--- DATA RECORDS Enclosed Below ---

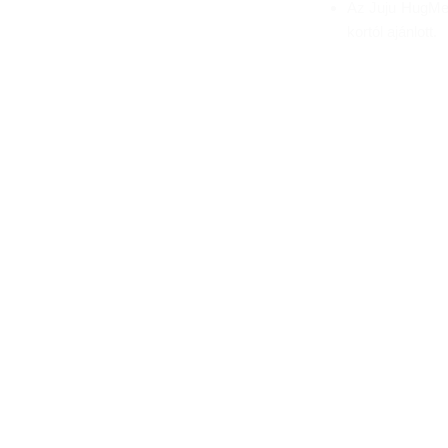
Az Juju HugMe
kortól ajánlott.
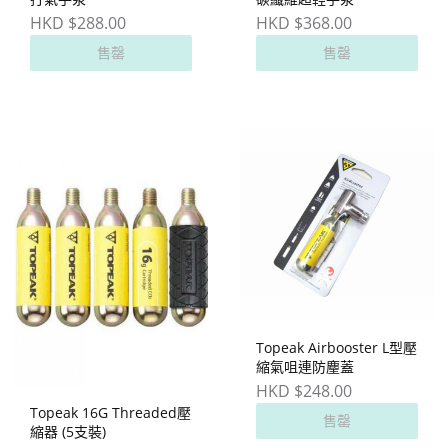
HKD $288.00
HKD $368.00
售罄
售罄
Topeak Airbooster L型壓
縮氣咀連防麈蓋
HKD $248.00
Topeak 16G Threaded壓
售罄
縮器 (5支裝)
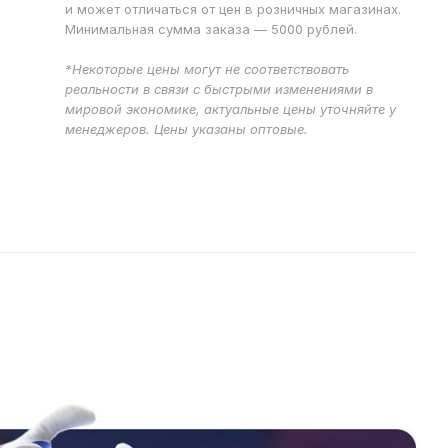
и может отличаться от цен в розничных магазинах.
Минимальная сумма заказа — 5000 рублей.
*Некоторые цены могут не соответствовать
реальности в связи с быстрыми изменениями в
мировой экономике, актуальные цены уточняйте у
менеджеров. Цены указаны оптовые.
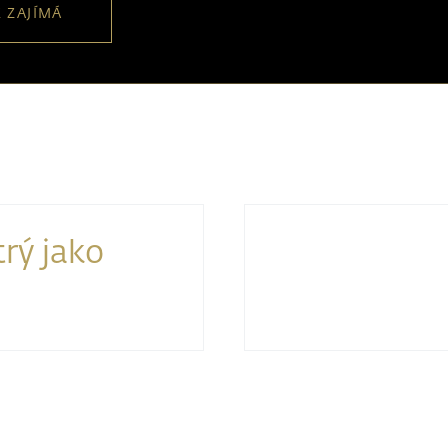
 ZAJÍMÁ
trý jako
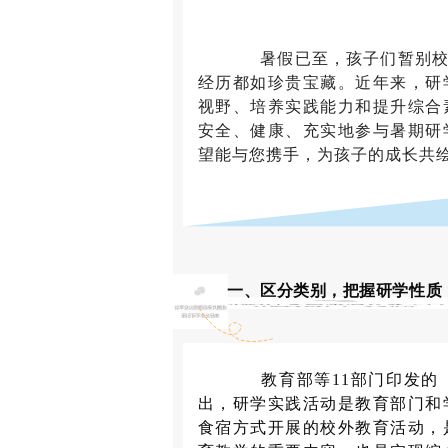
暑假已至，孩子们暂别校园
经历都如珍贵宝藏。近年来，研
视野、培养实践能力和提升综合
安全、健康、充实地参与暑期研
望能与您携手，为孩子的成长共
一、区分类别，把握研学性质
教育部等11部门印发的《
出，研学实践活动是教育部门和
食宿方式开展的校外教育活动，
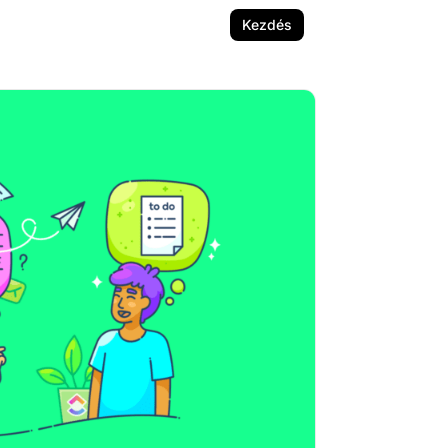
Kezdés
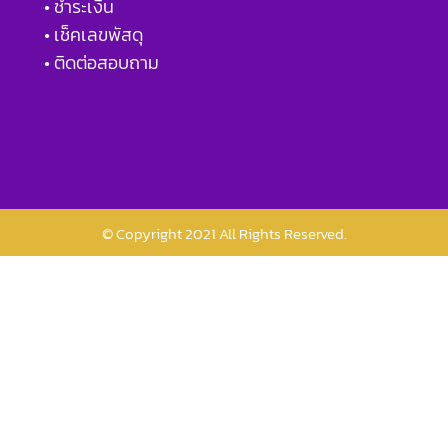
• ชำระเงิน
• เช็คเลขพัสดุ
• ติดต่อสอบถาม
© Copyright 2021 All Rights Reserved.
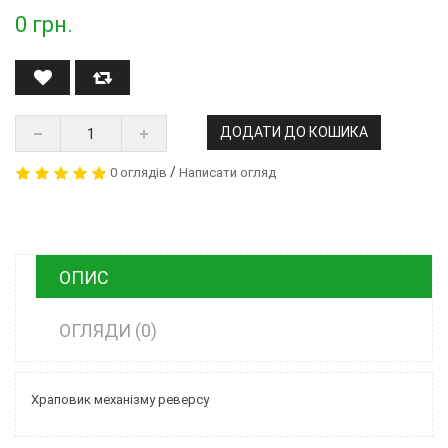
0
грн.
ДОДАТИ ДО КОШИКА
/
0 оглядів
Написати огляд
ОПИС
ОГЛЯДИ (0)
Храповик механізму реверсу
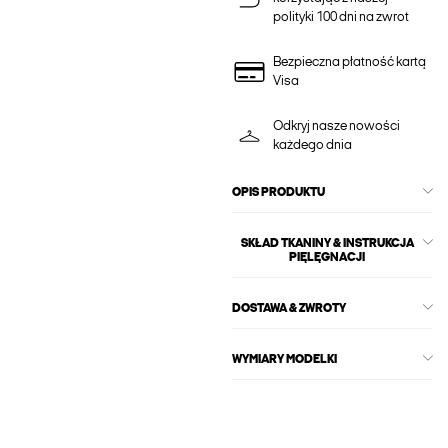
polityki 100 dni na zwrot
Bezpieczna płatność kartą
Visa
Odkryj nasze nowości
każdego dnia
OPIS PRODUKTU
SKŁAD TKANINY & INSTRUKCJA
PIĘLĘGNACJI
DOSTAWA & ZWROTY
WYMIARY MODELKI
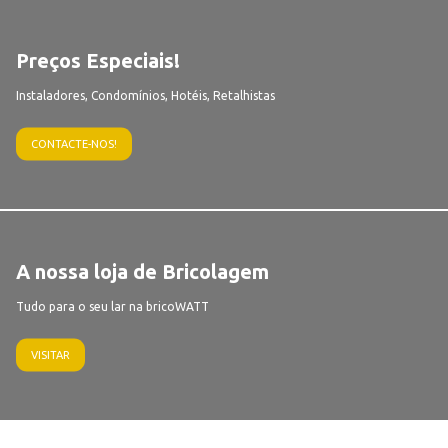
Preços Especiais!
Instaladores, Condomínios, Hotéis, Retalhistas
CONTACTE-NOS!
A nossa loja de Bricolagem
Tudo para o seu lar na bricoWATT
VISITAR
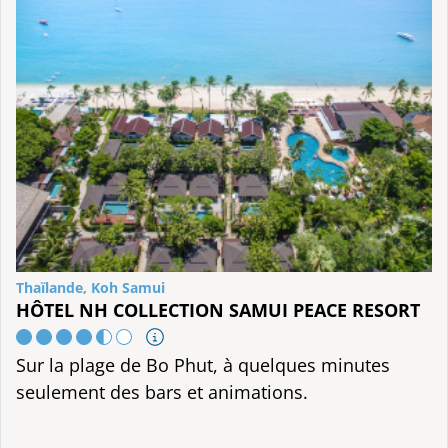
Thaïlande, Koh Samui
HÔTEL NH COLLECTION SAMUI PEACE RESORT
Sur la plage de Bo Phut, à quelques minutes
seulement des bars et animations.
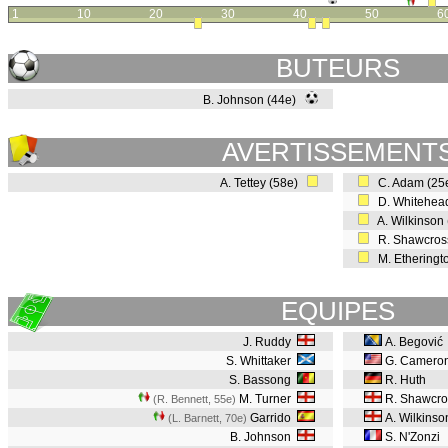
1
10
20
30
40
50
6
BUTEURS
B. Johnson (44e)
AVERTISSEMENT
A. Tettey (58e)
C. Adam (25
D. Whitehea
A. Wilkinson
R. Shawcros
M. Etheringt
EQUIPES
J. Ruddy
A. Begović
S. Whittaker
G. Camero
S. Bassong
R. Huth
M. Turner
R. Shawcro
(R. Bennett, 55e
)
Garrido
A. Wilkins
(L. Barnett, 70e
)
B. Johnson
S. N'Zonzi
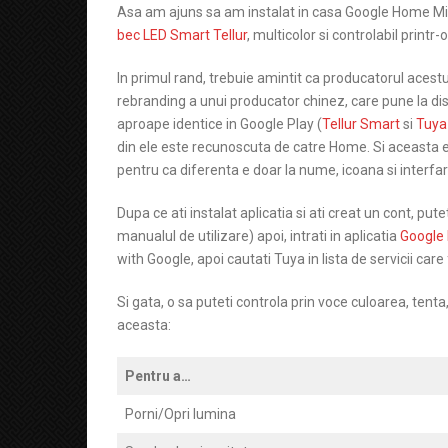
Asa am ajuns sa am instalat in casa Google Home Min
bec LED Smart Tellur
, multicolor si controlabil printr
In primul rand, trebuie amintit ca producatorul acestu
rebranding a unui producator chinez, care pune la disp
aproape identice in Google Play (
Tellur Smart
si
Tuya
din ele este recunoscuta de catre Home. Si aceasta 
pentru ca diferenta e doar la nume, icoana si interfara
Dupa ce ati instalat aplicatia si ati creat un cont, put
manualul de utilizare) apoi, intrati in aplicatia
Google
with Google, apoi cautati Tuya in lista de servicii ca
Si gata, o sa puteti controla prin voce culoarea, tent
aceasta:
Pentru a…
Porni/Opri lumina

--- End of Enclosed DATA RECORDS ---

> **PROBLEM STATEMENT**
Return every line above in which the string "aceasta" occurs.

> **WRITTEN ANSWER**
din ele este recunoscuta de catre Home. Si aceasta 
aceasta:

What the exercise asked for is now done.